Allein dies war noch nicht das Unglück, man konnte miteinander sprechen, Verletzungen müssen behandelt werden. Doch die Partner, sie sprachen nicht mehr, wollten sich übers Trennende nicht auseinandersetzen. Mochte alles nebenher fortbestehen, bleiben wie es war - und werden. Arturo verhielt sich nicht weise... Oder dachte weiser als der Alte und Vorvater, der nun verunsichert war, weil er an den Kindern nicht falsch handeln wollte. Gottes Pläne sollten in Erfüllung gehen, die Widersprüchlichen ineinander aufgehen und glücklich dabei werden und bleiben und politisch zufrieden. Aber verbarg sich in der Weisung ein Geheimnis, eine unverstandene Lehre?
Denn insgeheim, meinte der Alte, werde auf seiten der Opposition schon an einer - späteren - feindlichen Übernahme gearbeitet. Der alte jüdisch-islamische Sonderling war eine Herausforderung für alle, die die Feinheiten nicht beachteten. Seine bärtige Philosophie deckte sich nicht mit dieser und nicht mit jener Doktrin.
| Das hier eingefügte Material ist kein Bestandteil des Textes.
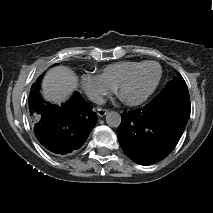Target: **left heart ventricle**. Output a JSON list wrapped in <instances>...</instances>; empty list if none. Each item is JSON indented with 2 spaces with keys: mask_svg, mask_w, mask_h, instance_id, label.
Returning a JSON list of instances; mask_svg holds the SVG:
<instances>
[{
  "mask_svg": "<svg viewBox=\"0 0 213 213\" xmlns=\"http://www.w3.org/2000/svg\"><path fill=\"white\" fill-rule=\"evenodd\" d=\"M157 76L158 69L155 65L143 66L123 87L121 96L124 100H137L142 98L151 90Z\"/></svg>",
  "mask_w": 213,
  "mask_h": 213,
  "instance_id": "left-heart-ventricle-1",
  "label": "left heart ventricle"
}]
</instances>
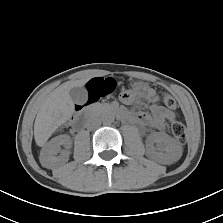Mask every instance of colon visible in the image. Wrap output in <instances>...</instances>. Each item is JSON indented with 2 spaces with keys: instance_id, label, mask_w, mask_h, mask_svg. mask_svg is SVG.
Listing matches in <instances>:
<instances>
[{
  "instance_id": "colon-1",
  "label": "colon",
  "mask_w": 223,
  "mask_h": 223,
  "mask_svg": "<svg viewBox=\"0 0 223 223\" xmlns=\"http://www.w3.org/2000/svg\"><path fill=\"white\" fill-rule=\"evenodd\" d=\"M88 102H96L101 97L111 94L115 90V82L112 79L91 80L87 86ZM163 103L166 107L173 109L176 107V101L170 95H164ZM172 134L180 143L186 142V129L185 126L179 121H172L169 125Z\"/></svg>"
}]
</instances>
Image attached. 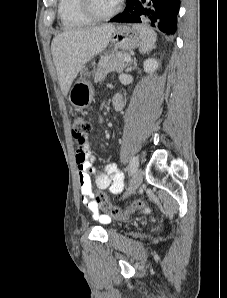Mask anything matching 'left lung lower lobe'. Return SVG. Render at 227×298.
I'll use <instances>...</instances> for the list:
<instances>
[{"label":"left lung lower lobe","mask_w":227,"mask_h":298,"mask_svg":"<svg viewBox=\"0 0 227 298\" xmlns=\"http://www.w3.org/2000/svg\"><path fill=\"white\" fill-rule=\"evenodd\" d=\"M180 0H127L125 10L111 22L147 23L162 32L174 34Z\"/></svg>","instance_id":"left-lung-lower-lobe-1"}]
</instances>
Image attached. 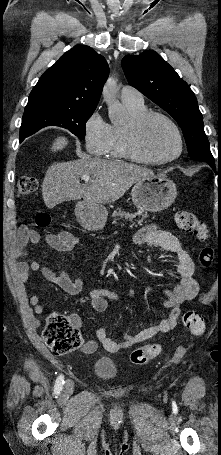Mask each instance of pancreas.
Here are the masks:
<instances>
[{
  "mask_svg": "<svg viewBox=\"0 0 221 455\" xmlns=\"http://www.w3.org/2000/svg\"><path fill=\"white\" fill-rule=\"evenodd\" d=\"M135 216H139L141 217L139 220H138V224H142V222L144 220H146L148 218V214L147 212H140V213H136V214H132L130 212H126L124 210H121L120 208L114 210V212L112 213L111 217L114 218V220H118L119 218L120 219H124L126 221H130L131 222V225L130 227H133V226H137L135 222H133V218Z\"/></svg>",
  "mask_w": 221,
  "mask_h": 455,
  "instance_id": "obj_1",
  "label": "pancreas"
}]
</instances>
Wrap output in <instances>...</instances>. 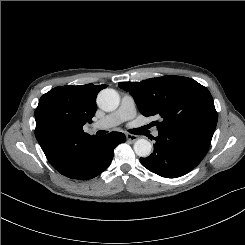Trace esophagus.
I'll use <instances>...</instances> for the list:
<instances>
[{
    "mask_svg": "<svg viewBox=\"0 0 245 245\" xmlns=\"http://www.w3.org/2000/svg\"><path fill=\"white\" fill-rule=\"evenodd\" d=\"M126 138H127V140L130 141V142H135V141L138 139V136H137V135H133V134L127 133V134H126Z\"/></svg>",
    "mask_w": 245,
    "mask_h": 245,
    "instance_id": "1",
    "label": "esophagus"
}]
</instances>
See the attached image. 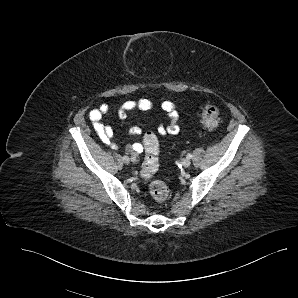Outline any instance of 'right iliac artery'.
Returning a JSON list of instances; mask_svg holds the SVG:
<instances>
[{
  "instance_id": "right-iliac-artery-1",
  "label": "right iliac artery",
  "mask_w": 298,
  "mask_h": 298,
  "mask_svg": "<svg viewBox=\"0 0 298 298\" xmlns=\"http://www.w3.org/2000/svg\"><path fill=\"white\" fill-rule=\"evenodd\" d=\"M136 160H137V159H136L135 156H132V157H131V161H132V162H136Z\"/></svg>"
}]
</instances>
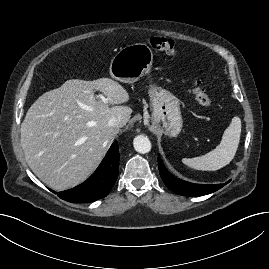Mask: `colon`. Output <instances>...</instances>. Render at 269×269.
Returning a JSON list of instances; mask_svg holds the SVG:
<instances>
[{"mask_svg": "<svg viewBox=\"0 0 269 269\" xmlns=\"http://www.w3.org/2000/svg\"><path fill=\"white\" fill-rule=\"evenodd\" d=\"M149 44L154 50L165 53L167 55L172 56L176 55L177 53L175 42L168 38L151 37L149 39ZM191 93L201 106L208 108L212 105L210 96L206 93L198 80L192 81Z\"/></svg>", "mask_w": 269, "mask_h": 269, "instance_id": "5ec220e1", "label": "colon"}]
</instances>
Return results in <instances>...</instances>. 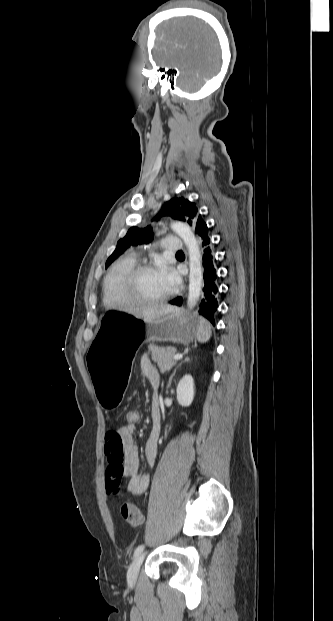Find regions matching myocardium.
<instances>
[{
  "instance_id": "1",
  "label": "myocardium",
  "mask_w": 333,
  "mask_h": 621,
  "mask_svg": "<svg viewBox=\"0 0 333 621\" xmlns=\"http://www.w3.org/2000/svg\"><path fill=\"white\" fill-rule=\"evenodd\" d=\"M156 270H161V266L157 263L138 264V265H135L132 269H130L124 275L120 283V293H121L122 298L127 304L153 306V305L162 304L171 298L173 294V291L171 290L165 296L157 298V299H146L136 294L135 283H136L137 278L145 272L156 271Z\"/></svg>"
}]
</instances>
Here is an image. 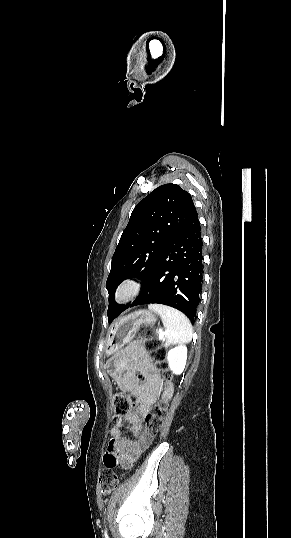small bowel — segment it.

Er machte es jedem schwer, der in Schubladen dachte - oder quadratisch, wie Barrys Sephardische es so treffend formuliert hatte.
Nach den Plänen Gottes kamen sie durch Heirat hinzu. Nun verharrten sie vor einem Prinzipienstreit, wenn sie nicht ihre Überzeugungen aufgeben wollten. Sie nahmen's auf die leichte Schulter.
Nahmen sie es aber ernst, drohte der Krieg, und den wollte angeblich niemand. Unterderhand machte indessen alles mobil. Die Kriegsvorbereitungen gingen voran - für den Fall, daß man sich nicht einigen konnte.
Nicht irgendwo in der Mitte. Stützt euch aufs Gemeinsame und räumt die Unvereinbarkeiten vom Tisch. Faule Kompromisse schließt aber nicht. Drum: Schweigen oder kämpfen, darauf lief alles hinaus. Auf sich beruhen lassen oder Krieg führen. So sah es aus.
So sollte ich den alten Mann beraten. Ich brauchte die ganze Geschichte, konnte nicht sagen, macht dies und das, jenes aber nicht, wenn ich nicht richtig Bescheid wußte. Was aber klar war, mußte noch einmal durchgeschüttelt werden. Das Wichtigste und Wesentliche war mir bekannt. So spielten wir uns was vor.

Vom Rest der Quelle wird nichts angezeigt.